= David Money-Coutts =

English banker (1931–2012)

Sir David Burdett Money-Coutts (19 July 1931 – 25 June 2012) was an English banker, the seventh generation of the Coutts banking family. He was managing director of Coutts bank from 1970 and chairman from 1976 to 1993.

Money-Coutts was known as a reserved character with an eye for detail. He was a practical man. He was a friend of David Silsoe, second Baron Silsoe, and worshipped at the same church. He was educated at Eton and, after National Service with the 1st The Royal Dragoons, read PPE at New College, Oxford, graduating in 1954.

The surname Money came from his paternal ancestor, the Rev James Money, who had married Clara Burdett, a granddaughter of Thomas Coutts. The hyphenated Money-Coutts was adopted by James and Clara’s descendants, and in 1912 the ancient barony of Latymer was revived in favour of David’s great-grandfather, Francis Money-Coutts.

As a personal banker to the royal family, he was appointed KCVO in 1991.

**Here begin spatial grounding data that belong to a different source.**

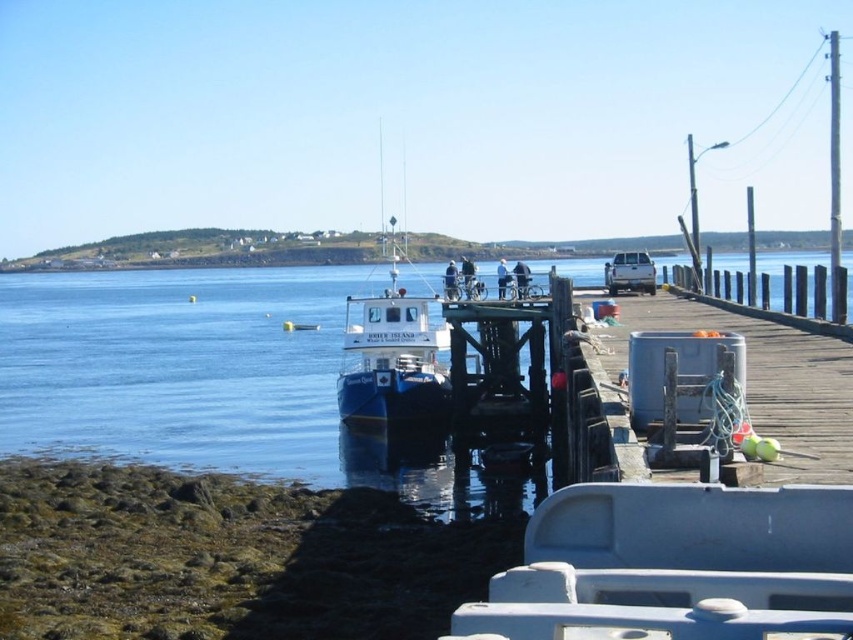 Question: Which point appears farthest from the camera in this image?

Choices:
 (A) (424, 296)
 (B) (688, 314)

Answer: (A)

Question: Which of the following is the farthest from the observer?

Choices:
 (A) blue matte boat at center
 (B) matte white truck at center
 (C) white matte boat at center

Answer: (B)

Question: Is white matte boat at center above matte white truck at center?

Choices:
 (A) yes
 (B) no

Answer: (B)

Question: Is white matte boat at center positioned at the back of matte white truck at center?

Choices:
 (A) no
 (B) yes

Answer: (A)

Question: Among these objects, which one is farthest from the camera?

Choices:
 (A) blue matte boat at center
 (B) matte white truck at center

Answer: (B)

Question: Is white matte boat at center to the left of blue matte boat at center from the viewer's perspective?

Choices:
 (A) yes
 (B) no

Answer: (B) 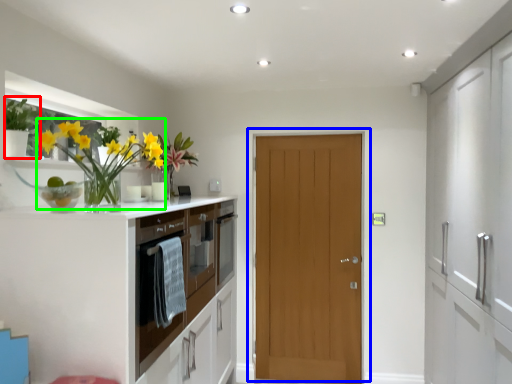 Question: Which object is the closest to the plant (highlighted by a red box)? Choose among these: door (highlighted by a blue box) or floral arrangement (highlighted by a green box).

Choices:
 (A) door
 (B) floral arrangement

Answer: (B)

Other directorships included chairmanship of the investment group M&G, deputy chairmanship of the discount house Gerrard & National and a directorship of Phoenix Assurance, Dun & Bradstreet, the credit reference agency and NatWest (from 1976 to 1990).

He was a governor of Middlesex Hospital, a member of the Kensington, Chelsea and Westminster Area Health Authority, chairman of the Medical Schools Council and a trustee of the Multiple Sclerosis Society of Great Britain.

He was chairman of the Scout Foundation and the Old Etonian Trust.

==Personal life==

Sir David married Penelope Todd in 1958. They had two daughters, Harriet and Laura; and a son, Bim.